Khao Sok National Park
Khao Sok National Park is the place to stay at a rafthouse lodge, to kayak on Thailand’s most beautiful lake, to follow your nose to metre-wide “corpse flowers”, and trek past whispering bamboo groves and hooting gibbons to remote wildlife sanctuaries.
Occupying Thailand’s southern spit, between the Gulf of Thailand and the Andaman Sea, Khao Sok is more than just a convenient stop on the way from one glittering sea coast to another. This national park is part of a 5,000-square-kilometre swathe of protected forest thought to be one of the oldest on Earth — about three times as old as the Amazon — and one of the last surviving habitats in the world for wild elephants, Malayan tapirs, Asian black bears and clouded leopards.
Though you’re unlikely to spot any rare mammals yourself, a journey into Khao Sok’s forested mountains is a journey into the prehistoric. This is the best place in Thailand to immerse yourself in nature — whether you’re waking up to a dawn chorus, clambering over buttress roots in search of cute, winged lizards, or keeping your eyes peeled for flesh-eating pitcher plants and famously pungent Rafflesia among twisted liana vines.

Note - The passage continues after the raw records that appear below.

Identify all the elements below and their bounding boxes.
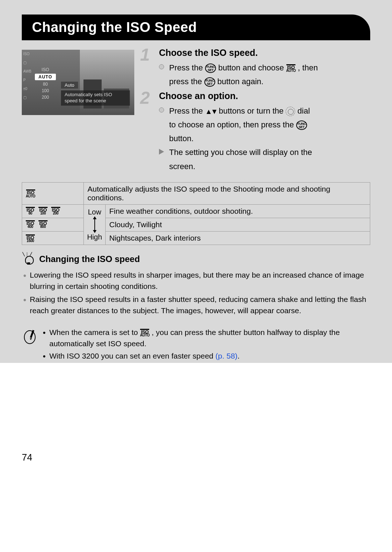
step-line: screen. [159,160,370,173]
iso-400-icon: ISO400 [26,220,35,229]
iso-1600-icon: ISO1600 [26,234,35,243]
step-title: Choose an option. [159,91,370,101]
bullet-dot-icon [159,64,164,69]
func-set-icon: FUNC.SET [205,64,216,73]
up-down-arrows-icon: ▲▼ [205,107,217,115]
step-2: 2 Choose an option. Press the ▲▼ buttons… [143,91,370,172]
step-line: Press the FUNC.SET button and choose ISO… [159,62,370,74]
step-line: The setting you chose will display on th… [159,146,370,159]
svg-marker-1 [93,216,97,219]
page-link[interactable]: (p. 58) [216,352,238,360]
table-row: ISO80 ISO100 ISO200 Low High Fine weathe… [22,204,370,218]
level-low-label: Low [88,208,101,216]
step-line: press the FUNC.SET button again. [159,75,370,88]
control-dial-icon [286,107,295,116]
result-arrow-icon [159,149,164,155]
note-item: When the camera is set to ISOAUTO , you … [43,327,369,349]
table-cell: Automatically adjusts the ISO speed to t… [84,182,370,204]
tip-title: Changing the ISO speed [39,254,140,264]
lcd-auto-label: Auto [61,82,78,89]
lcd-desc: Automatically sets ISO speed for the sce… [61,90,130,106]
manual-page: Changing the ISO Speed ISO▢AWBP±0▢ ISO A… [0,0,392,363]
tip-item: Raising the ISO speed results in a faste… [23,294,369,316]
tip-section: ╲│╱ Changing the ISO speed Lowering the … [22,253,370,322]
intro-row: ISO▢AWBP±0▢ ISO AUTO 80 100 200 Auto Aut… [22,48,370,176]
page-title: Changing the ISO Speed [22,15,370,40]
lightbulb-icon: ╲│╱ [23,253,34,265]
iso-200-icon: ISO200 [51,207,60,215]
iso-auto-icon: ISOAUTO [26,189,35,198]
page-number: 74 [22,452,32,463]
level-high-label: High [87,233,102,241]
low-high-arrow-icon [92,216,97,233]
func-set-icon: FUNC.SET [296,120,307,130]
iso-auto-icon: ISOAUTO [286,64,295,73]
iso-80-icon: ISO80 [26,207,35,215]
note-section: When the camera is set to ISOAUTO , you … [22,327,370,363]
steps: 1 Choose the ISO speed. Press the FUNC.S… [143,48,370,176]
tip-item: Lowering the ISO speed results in sharpe… [23,270,369,292]
table-cell: Cloudy, Twilight [106,218,370,231]
table-cell: Nightscapes, Dark interiors [106,231,370,245]
step-title: Choose the ISO speed. [159,48,370,58]
step-number: 2 [140,88,150,108]
svg-marker-2 [93,230,97,233]
iso-auto-icon: ISOAUTO [140,329,150,337]
step-line: button. [159,132,370,145]
table-row: ISO400 ISO800 Cloudy, Twilight [22,218,370,231]
iso-800-icon: ISO800 [38,220,48,229]
pencil-note-icon [23,328,36,344]
step-number: 1 [140,45,150,65]
table-row: ISOAUTO Automatically adjusts the ISO sp… [22,182,370,204]
step-line: to choose an option, then press the FUNC… [159,119,370,131]
func-set-icon: FUNC.SET [204,77,215,87]
iso-100-icon: ISO100 [38,207,48,215]
table-cell: Fine weather conditions, outdoor shootin… [106,204,370,218]
camera-lcd-preview: ISO▢AWBP±0▢ ISO AUTO 80 100 200 Auto Aut… [22,50,134,115]
svg-marker-5 [30,338,32,340]
iso-table: ISOAUTO Automatically adjusts the ISO sp… [22,182,370,245]
step-1: 1 Choose the ISO speed. Press the FUNC.S… [143,48,370,88]
step-line: Press the ▲▼ buttons or turn the dial [159,105,370,117]
note-item: With ISO 3200 you can set an even faster… [43,351,369,361]
table-row: ISO1600 Nightscapes, Dark interiors [22,231,370,245]
bullet-dot-icon [159,107,164,113]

Despite Khao Sok’s awesome age, one of its most striking and beautiful features has only existed since 1987. Cheow Lan Lake was created by the damming of the Saeng River, and has often been compared to Vietnam’s Halong Bay because of the dramatic, densely forested islands towering steeply from its vivid green waters. Today, the lake is dotted with floating bungalows and on-land safari tents from which visitors head out on guided expeditions, visit the Elephant Hills sanctuary, explore hidden coves in kayaks, and go for multi-day, boat-and-trek excursions.